*** Opening DATA TO PROCESS ***
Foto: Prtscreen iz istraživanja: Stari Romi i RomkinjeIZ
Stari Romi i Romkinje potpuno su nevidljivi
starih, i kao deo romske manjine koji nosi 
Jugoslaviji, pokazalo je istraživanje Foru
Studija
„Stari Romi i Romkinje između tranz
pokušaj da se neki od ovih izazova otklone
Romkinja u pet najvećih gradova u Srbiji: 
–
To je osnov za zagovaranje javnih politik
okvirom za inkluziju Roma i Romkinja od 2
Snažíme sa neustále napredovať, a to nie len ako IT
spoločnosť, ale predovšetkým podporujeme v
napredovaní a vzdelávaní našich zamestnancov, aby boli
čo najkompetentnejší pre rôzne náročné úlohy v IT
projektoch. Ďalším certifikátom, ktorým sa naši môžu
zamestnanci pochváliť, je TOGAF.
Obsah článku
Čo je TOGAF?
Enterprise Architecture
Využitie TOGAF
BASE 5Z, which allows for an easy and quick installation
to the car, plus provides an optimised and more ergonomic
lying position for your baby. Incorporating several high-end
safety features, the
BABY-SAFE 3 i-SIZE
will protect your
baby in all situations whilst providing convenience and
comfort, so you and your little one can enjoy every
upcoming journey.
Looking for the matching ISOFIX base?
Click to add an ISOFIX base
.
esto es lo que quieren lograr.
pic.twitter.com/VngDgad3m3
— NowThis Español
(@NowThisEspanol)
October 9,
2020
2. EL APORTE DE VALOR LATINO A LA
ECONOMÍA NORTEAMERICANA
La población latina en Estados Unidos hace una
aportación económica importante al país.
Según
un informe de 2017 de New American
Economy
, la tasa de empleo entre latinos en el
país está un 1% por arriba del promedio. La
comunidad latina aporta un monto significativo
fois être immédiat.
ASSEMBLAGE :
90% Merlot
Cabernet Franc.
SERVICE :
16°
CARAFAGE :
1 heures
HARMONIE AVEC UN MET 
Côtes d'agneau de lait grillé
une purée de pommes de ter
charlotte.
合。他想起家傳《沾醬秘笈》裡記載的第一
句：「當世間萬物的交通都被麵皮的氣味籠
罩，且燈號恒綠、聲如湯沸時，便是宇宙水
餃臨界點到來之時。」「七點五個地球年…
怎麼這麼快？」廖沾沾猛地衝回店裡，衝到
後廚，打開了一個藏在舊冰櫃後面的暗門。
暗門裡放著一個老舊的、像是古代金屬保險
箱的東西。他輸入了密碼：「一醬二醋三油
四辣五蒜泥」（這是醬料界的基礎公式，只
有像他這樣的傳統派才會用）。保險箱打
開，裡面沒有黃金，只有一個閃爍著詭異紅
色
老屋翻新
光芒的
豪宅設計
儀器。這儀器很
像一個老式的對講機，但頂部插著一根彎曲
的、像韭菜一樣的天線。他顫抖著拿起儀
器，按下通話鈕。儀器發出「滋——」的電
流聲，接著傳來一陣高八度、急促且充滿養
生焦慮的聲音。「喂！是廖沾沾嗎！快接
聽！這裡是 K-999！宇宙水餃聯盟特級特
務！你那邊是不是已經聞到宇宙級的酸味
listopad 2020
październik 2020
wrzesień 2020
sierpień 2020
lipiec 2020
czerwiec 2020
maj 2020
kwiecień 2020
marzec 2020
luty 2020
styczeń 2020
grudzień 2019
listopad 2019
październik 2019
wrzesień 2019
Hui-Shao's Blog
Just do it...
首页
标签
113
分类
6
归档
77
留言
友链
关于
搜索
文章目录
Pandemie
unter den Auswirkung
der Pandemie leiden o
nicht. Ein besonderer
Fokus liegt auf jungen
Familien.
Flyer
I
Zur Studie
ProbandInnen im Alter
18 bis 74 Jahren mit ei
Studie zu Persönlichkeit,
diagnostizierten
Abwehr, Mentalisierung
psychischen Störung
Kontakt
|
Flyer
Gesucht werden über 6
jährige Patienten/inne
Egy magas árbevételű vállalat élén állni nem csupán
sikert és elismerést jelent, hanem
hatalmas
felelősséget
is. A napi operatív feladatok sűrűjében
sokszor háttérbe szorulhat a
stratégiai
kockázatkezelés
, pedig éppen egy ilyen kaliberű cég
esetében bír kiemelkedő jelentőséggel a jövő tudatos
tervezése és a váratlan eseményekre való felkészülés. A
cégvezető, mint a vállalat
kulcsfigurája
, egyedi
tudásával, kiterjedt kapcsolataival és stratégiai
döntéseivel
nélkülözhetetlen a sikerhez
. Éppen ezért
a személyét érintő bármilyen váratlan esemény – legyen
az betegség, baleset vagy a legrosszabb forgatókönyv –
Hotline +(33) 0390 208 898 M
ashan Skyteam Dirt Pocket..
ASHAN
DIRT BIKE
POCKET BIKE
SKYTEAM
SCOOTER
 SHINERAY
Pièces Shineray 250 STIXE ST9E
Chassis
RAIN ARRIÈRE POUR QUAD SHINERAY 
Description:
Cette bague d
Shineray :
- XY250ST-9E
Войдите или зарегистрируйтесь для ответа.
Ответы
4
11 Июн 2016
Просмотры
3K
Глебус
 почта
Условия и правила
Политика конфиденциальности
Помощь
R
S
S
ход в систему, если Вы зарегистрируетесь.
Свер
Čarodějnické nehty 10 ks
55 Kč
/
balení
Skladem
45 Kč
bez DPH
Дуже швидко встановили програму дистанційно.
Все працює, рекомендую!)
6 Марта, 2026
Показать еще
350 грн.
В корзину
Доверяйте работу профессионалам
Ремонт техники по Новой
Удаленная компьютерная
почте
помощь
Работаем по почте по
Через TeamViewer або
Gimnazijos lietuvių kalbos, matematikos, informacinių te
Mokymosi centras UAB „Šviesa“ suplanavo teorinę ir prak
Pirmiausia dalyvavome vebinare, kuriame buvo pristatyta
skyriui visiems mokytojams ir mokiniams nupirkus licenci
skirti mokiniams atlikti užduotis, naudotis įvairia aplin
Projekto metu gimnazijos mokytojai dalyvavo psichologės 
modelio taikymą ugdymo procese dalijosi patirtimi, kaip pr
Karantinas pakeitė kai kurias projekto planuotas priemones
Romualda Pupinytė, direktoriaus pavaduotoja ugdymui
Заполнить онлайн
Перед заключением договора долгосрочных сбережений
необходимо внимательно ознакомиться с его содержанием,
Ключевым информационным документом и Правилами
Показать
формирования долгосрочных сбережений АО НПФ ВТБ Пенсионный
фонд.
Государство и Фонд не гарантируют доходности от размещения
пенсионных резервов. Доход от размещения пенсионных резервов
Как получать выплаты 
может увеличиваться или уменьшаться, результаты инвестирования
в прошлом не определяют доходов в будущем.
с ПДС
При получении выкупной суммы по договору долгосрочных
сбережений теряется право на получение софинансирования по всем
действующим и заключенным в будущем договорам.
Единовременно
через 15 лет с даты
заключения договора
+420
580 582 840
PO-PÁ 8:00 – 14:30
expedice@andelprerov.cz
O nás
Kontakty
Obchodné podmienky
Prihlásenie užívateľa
*** Closing DATA TO PROCESS ***
ACTIVITY: Return the material exactly as it stands above, but only from its first line to the line containing "napredovaní a vzdelávaní", both ends included.

ANSWER:
Foto: Prtscreen iz istraživanja: Stari Romi i RomkinjeIZ
Stari Romi i Romkinje potpuno su nevidljivi
starih, i kao deo romske manjine koji nosi 
Jugoslaviji, pokazalo je istraživanje Foru
Studija
„Stari Romi i Romkinje između tranz
pokušaj da se neki od ovih izazova otklone
Romkinja u pet najvećih gradova u Srbiji: 
–
To je osnov za zagovaranje javnih politik
okvirom za inkluziju Roma i Romkinja od 2
Snažíme sa neustále napredovať, a to nie len ako IT
spoločnosť, ale predovšetkým podporujeme v
napredovaní a vzdelávaní našich zamestnancov, aby boli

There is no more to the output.